I haven't been to a library once since I started doing this job. Amazon is quite generous about free samples. If I can find a single page from a particular text, I can cobble that into a report, deducing what I don't know from customer reviews and publisher blurbs. Google Scholar is a great source for material, providing the abstract of nearly any journal article. And of course, there's Wikipedia, which is often my first stop when dealing with unfamiliar subjects. Naturally one must verify such material elsewhere, but I've taken hundreds of crash courses this way.

After I've gathered my sources, I pull out usable quotes, cite them, and distribute them among the sections of the assignment. Over the years, I've refined ways of stretching papers. I can write a four-word sentence in 40 words. Just give me one phrase of quotable text, and I'll produce two pages of ponderous explanation. I can say in 10 pages what most normal people could say in a paragraph."

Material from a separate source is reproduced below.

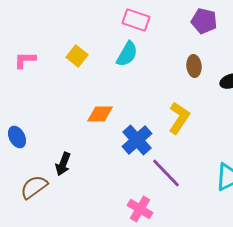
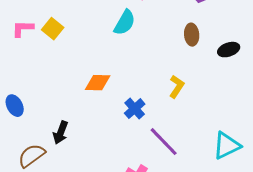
yellow square: (77, 56) -> (53, 29), moved
yellow L-shape: (179, 118) -> (177, 87), size x0.7
blue cross: (137, 140) -> (135, 109), size x0.7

This sounds terribly familiar.  I've been spending good chunks of this semester interviewing and observing students while they are doing their research, and the first stop for many is Google, the second stop, Wikipedia.  When they tell me they go to Wikipedia, they also tell me, "just for a start," and "I know professors don't like it, but I just want to get a sense for what is out there."  I suppose the technical term for what they are doing with Wikipedia is a browse, but they can also (and do also) browse on Google, and, for that matter, on the library's website.

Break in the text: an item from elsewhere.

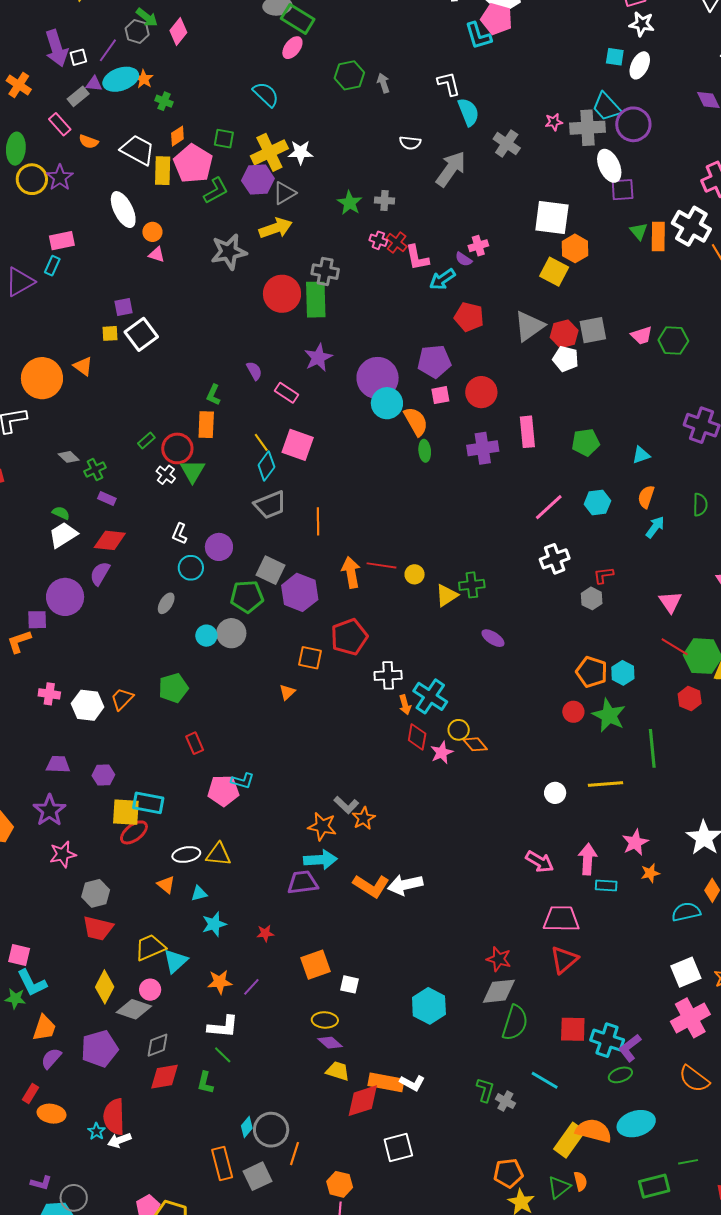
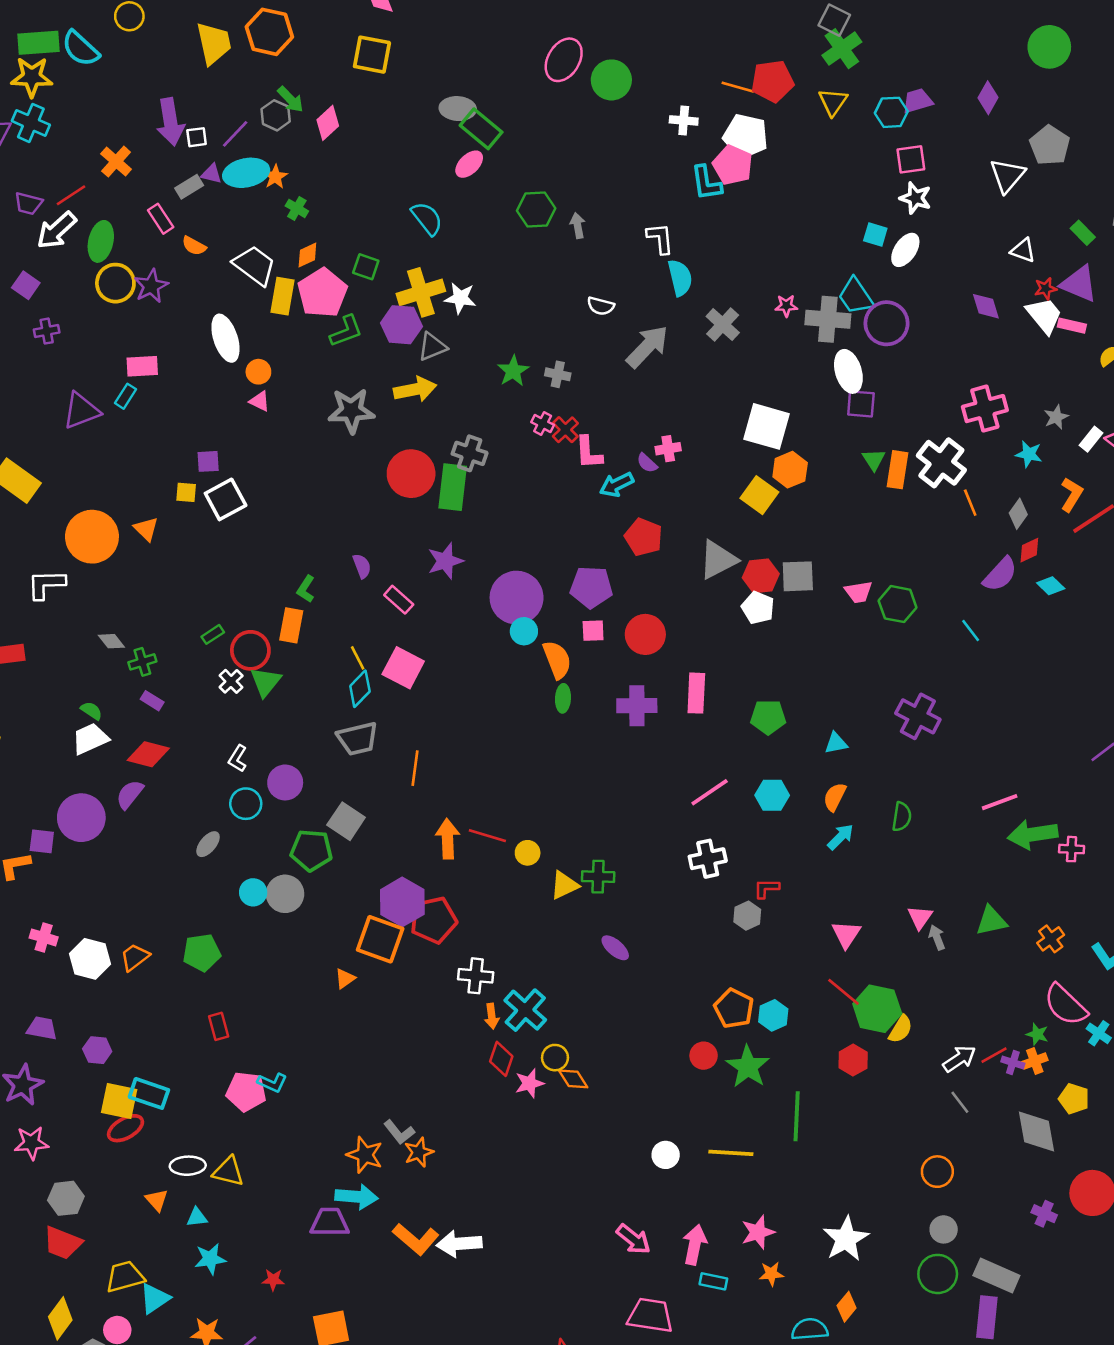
cyan circle: (387, 403) -> (524, 631), size x0.7
purple hexagon: (300, 592) -> (402, 902), moved
orange square: (310, 658) -> (380, 939), size x1.5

Many of our student profess to never going into the library, either.  Or at least, to never using the library's resources.  "I can find everything I need online," is an oft-expressed sentiment.  When I ask what "online" means (because there's an awful lot from Atkins available online these days), they clarify:  "Google."  They get to articles via Google, they find books on Google books, and they also find (and use) information in a variety of websites (mostly .edu or .org sites, because many were taught at one point that the URL suffix can be one hint as to a website's reliability).

Some, but not all, students realize that the articles they get to via Google are actually available because of the Atkins library (that is, we pay for access, so that you can get to them).  Some, but not all students, realize that there are books in Atkins that could be helpful to them in the stacks.  Some, but not all students, are aware that websites are not ideal sources for research papers.

When professors insist, students seek out books.  When professors insist, students seek out peer-reviewed journal articles.  In the absence of that insistence--and sometimes, even in the presence of that insistence--students do the work that is expedient.  They find good-enough sources, and write good-enough papers.

When do students do better than "good enough?"  When they are working for a class they love, especially one in their major.  When they are the kind of student who will go onto graduate school, because they love the process of research.  When they are returning students, who have a very clear idea why they are at a university, and so want to get the best out of their experiences there.

If students are in a required class, a class they perceive to be a hoop they need to jump through to get to the next thing they would like to do, then they will do "good enough" work.

And if they don't see the point in doing the work at all, or if they are completely overwhelmed and don't know where to begin to start the work themselves, they might turn to someone like the "Shadow Scholar."